Input Selection Algorithm (voting pools)
In order to avoid an expensive and error-prone consensus process, it is mandatory for wallets to be able to construct withdrawal transactions in a deterministic manner, assuming they are given the withdrawal requests in a deterministic order. Once this is accomplished, then it only becomes necessary for wallets to share signatures among themselves because they know they all signed the exact same bitcoin transaction.
One requirement to achieving this determinism is that the inputs used by the transaction construction algorithm are selected in a deterministic order.
The input selection algorithm generates an ordered list of eligible inputs for a withdrawal transaction. It is called from startwithdrawal with a set of three parameters:
- The first address identifier to be considered.
- The last series from which to select inputs.
- The minimum allowed input size.
The algorithm returns all inputs associated with the inclusive range given by inputstart and inputstop which are considered eligable, in a specific order.
An unspent output is considered eligible if it meets the following criteria:
- Its size is larger than dustthreshold
- The transaction in which it was created has more than 100 confirmations
The first criteria ensures the input will add more value to the transaction than the cost spend it in terms of fees.
The second ensures determinism.
Withdrawals are processed from the oldest deposits, in FIFO order and reuse of deposit addresses is not encouraged. However, it's not possible to prevent anyone from sending duplicate or unsolicited deposits to an address. The Duplicate Deposit procedure sweeps unsolicited deposits to their correct location, however at any given time it's not possible to ensure all nodes have performed this procedure at the exact same moment.
If the recommended values of weekly key rotation and 95% cold storage are followed, then the inputs being selected should have about 20000 confirmations (two orders of magnitude higher than the limit.)
By rejecting all inputs with less than 100 confirmations, the pool effectively has a 16 hour window in which to detect duplicate deposits and perform the duplicate deposit procedure before there is a risk of non-deterministic transaction construction.
When moving from address to address, the various parameters of the address identifier are incremented in the following order:
- branch (0 to n+1)
- index (0 to highest used for series)
- series (oldest to newest)
If an address references more than one eligible inputs, they are all selected and are sorted by txid, then by output index.
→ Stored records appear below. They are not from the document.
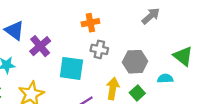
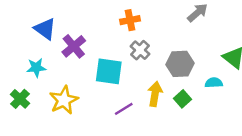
gray cross: (99, 49) -> (140, 50), turned 30

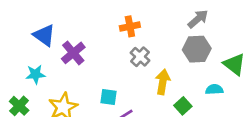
gray hexagon: (180, 64) -> (197, 49), moved
cyan square: (109, 71) -> (109, 97), moved, size x0.6
yellow arrow: (155, 94) -> (163, 82), moved

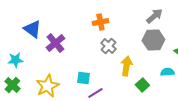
cyan star: (35, 74) -> (15, 60), moved

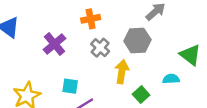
gray hexagon: (153, 40) -> (137, 40), moved
purple cross: (55, 43) -> (55, 44), moved

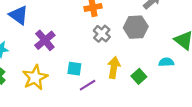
purple cross: (55, 44) -> (45, 40), moved
yellow arrow: (122, 72) -> (114, 68), moved

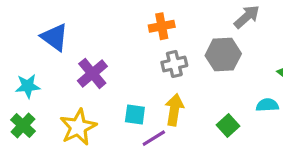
gray cross: (102, 34) -> (174, 64), turned 35
yellow arrow: (114, 68) -> (174, 110), moved

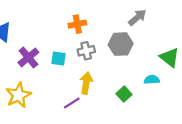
cyan square: (135, 114) -> (58, 59), moved

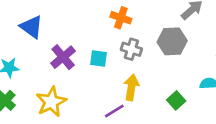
orange cross: (77, 24) -> (121, 18), turned 30
gray cross: (86, 51) -> (131, 49), turned 30

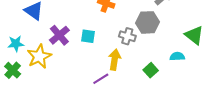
gray cross: (131, 49) -> (127, 36), moved
yellow star: (51, 102) -> (39, 56), moved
If an address contains no eligible inputs, it is skipped.
In order for transaction signing to be successful, every wallet must create the exact same transactions, under all conditions. To achieve this, each wallet must create the transaction from the exact same set of inputs.
An individual wallet knows which series it has thawed, but it does not know what the rest of the wallets in the pool have thawed. The caller of the startwithdrawal API call is responsible for coordinating with other pool members to determine which series have been thawed by at least
m members of the pool, and then passing this series identifier explicitly.
The input selection algorithm must honor the provided
inputstop regardless of the state of a series (cold or thawed).
If this algorithm provides inputs from a series which this wallet has not yet thawed (but
n members of the pool have), then the transaction construction algorithm will use those inputs but will not be able to sign them. This is not a problem for the withdrawal because the pool does have enough signatures to make the affected transactions valid.